Позже, допрашивая немецких пленных, мы узнали, что У них спущено в войска следующее распоряжение главного командования: обращаться с женщинами в военной форме как с солдатами регулярной армии, а с вооруженными Женщинами в гражданском — как с партизанами.
На оговорку о женщинах вооруженных опьяненные кровью пришельцы внимания не обращали. Любая служила им мишенью.
Исполнение директивы становилось садистским наслаждением, зато теперь благообразные старички бюргеры вспоминают, как жалели лошадей...
Воспоминание одного из седых ныне жителей Подвысокого, записанное мной в 1980 году: «Когда битва отгремела, мы, мальчишки, отправились в браму. Конечно, на поиски оружия. В лесу всегда бывало прохладно, густая зелень создавала даже сумрак. А в тот раз нас удивила жара. Мы не узнали свою браму — в ней отсутствовала тень! Деревья больше чем наполовину лишились листвы. Лес стоял, как обмолоченный...»
Что это? Разве война убивает и тень?
Едва стихала бомбежка, возобновлялись наши контратаки. Каменечье и другие окрестные деревни переходили из рук в руки. Отдельным контратакующим отрядам удалось прорваться, форсировать Синюху по разбомбленным переправам, уйти от егерей, обложивших нас со всех сторон.
Смотрю сегодня на мирную-премирную карту Черкасской и Кировоградской областей и убеждаюсь, что не сумею нанести на нее точные данные и границы кольца окружения. Обстановка менялась с такой быстротой, что и тогда невозможно было показать ее на карте.
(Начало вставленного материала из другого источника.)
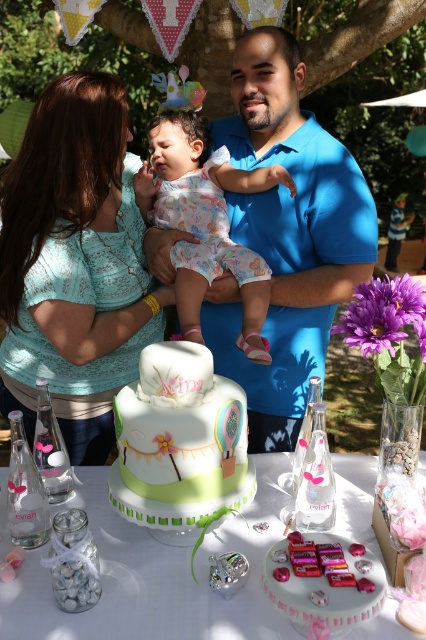 You are a photographer at the party and need to position a camera to capture both the pastel floral onesie at center and the shiny pink cake at center in the same frame. Which object should you adjust your camera angle to focus on first to ensure both are in the frame?

The pastel floral onesie at center is wider than the shiny pink cake at center, so you should adjust your camera angle to focus on the pastel floral onesie at center first to ensure both fit in the frame.

You are a photographer at the baby shower. You need to take a photo of the white frosted cake at center and the pastel floral onesie at center. Which object is closer to the camera?

The pastel floral onesie at center is closer to the camera than the white frosted cake at center because it is positioned over it. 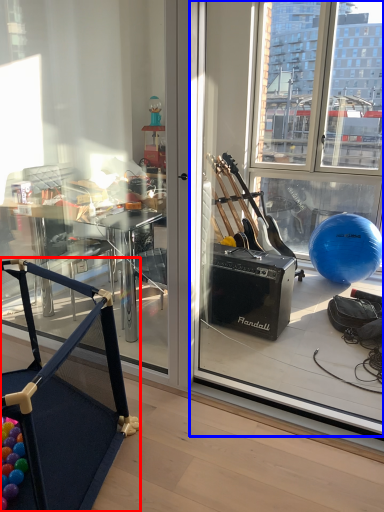 Question: Which object appears closest to the camera in this image, furniture (highlighted by a red box) or window screen (highlighted by a blue box)?

Choices:
 (A) furniture
 (B) window screen

Answer: (A) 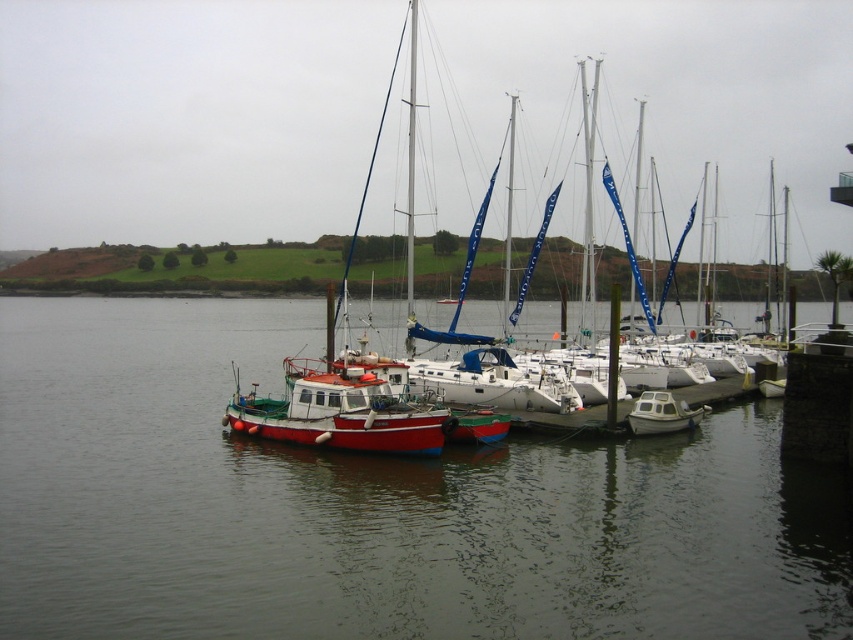 You are a photographer planning to capture a wide shot of the marina. You want to ensure that both the smooth water at center and the red matte fishing boat at center are clearly visible in the frame. Based on their sizes, which object will occupy more of the image area?

The smooth water at center is larger in size than the red matte fishing boat at center, so it will occupy more of the image area.

You are standing at the marina and want to reach a specific point marked at coordinates point (741, 509). If your maximum comfortable walking distance is 15 meters, can you comfortably walk to that point from where you are standing?

The distance of point (741, 509) from camera is 15.75 meters, which exceeds your 15 meter limit. You would need to walk 0.75 meters further than your comfortable range. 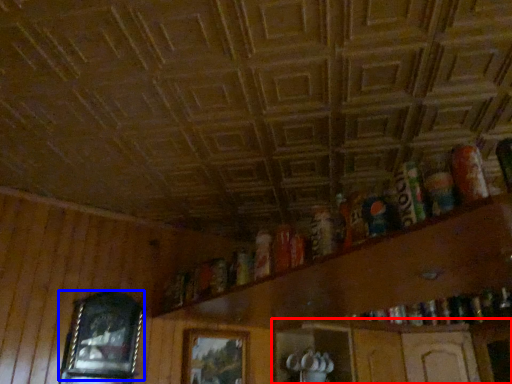 Question: Among these objects, which one is farthest to the camera, shelf (highlighted by a red box) or picture frame (highlighted by a blue box)?

Choices:
 (A) shelf
 (B) picture frame

Answer: (A)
Вероятно, картину можно сложить лишь из мозаики эпизодов, писем, воспоминаний товарищей, розыска красных следопытов, обрывков документов...
4 августа
Запомнилось многим... Я написал два этих слова и вдруг почувствовал какую-то их неправильность. Тот год и годы боев потом, а теперь уже и беспощадное время отобрали у меня право говорить, что многим запомнилось.
Нас осталось так мало!
И все же воспоминание, которое я не могу не привести, повторяется в нескольких письмах.
На пшеничном поле между западной окраиной Подвысокого и Копенковатым стоят без горючего последние танки 15-й дивизии. Это Т-26, их восемь, у них действуют только пулеметы. Их обгорелые остовы противник потом гордо зачислит в свои трофеи.
И вдруг из дубравы, подходящей вплотную к ниве, вырывается «тридцатьчетверка». Поначалу даже трудно понять, что это танк: броня, башня — все облеплено бойцами в нижнем белье. Раненые — все до одного, видимо, покинувшие лазарет, чтобы сражаться. Многие без касок — не напялишь ее на забинтованную голову!
Только что горные егеря, расстегнув мундиры и засучив рукава, заняли Копенковатое. Но беспечность будет стоить им дорого.
Форсируя ход, мчится, как гигантский белый клубок, «тридцатьчетверка». Пушка молчит — снаряды израсходованы. Зато раненые ведут огонь из немецких автоматов, подобранных тут же, швыряют лимонки, кричат — не разберешь что: проклятия, ругательства, ура, за Родину, за Сталина! Половина Копенковатого отбита этим трагическим десантом.
В опубликованном много позже в Федеративной Республике Германии дневнике одного из горных егерей — Рихарда Вурстера из Штутгарта я прочитал строки, несомненно, относящиеся к этому эпизоду:
«...На нас снова напала конница... Но тут вырвался русский танк на полной скорости и стал палить изо всех орудий...»
Что это значит — «изо всех орудий»?
На вооружении наших танков — одно орудие, ну еще и пулемет. Изо всех орудий ведут огонь крепости, форты, боевые корабли, неправда ли?
А тут всего один танк..: «Тридцатьчетверка»...
Но так увидел и так записал этот Рихард Вурстер, видимо, ошеломленный дерзкой вылазкой.
И местные жители, и оставшиеся в живых участники боев, и немецкие мемуаристы утверждают, что Копенковатое не менее шести раз переходило из рук в руки.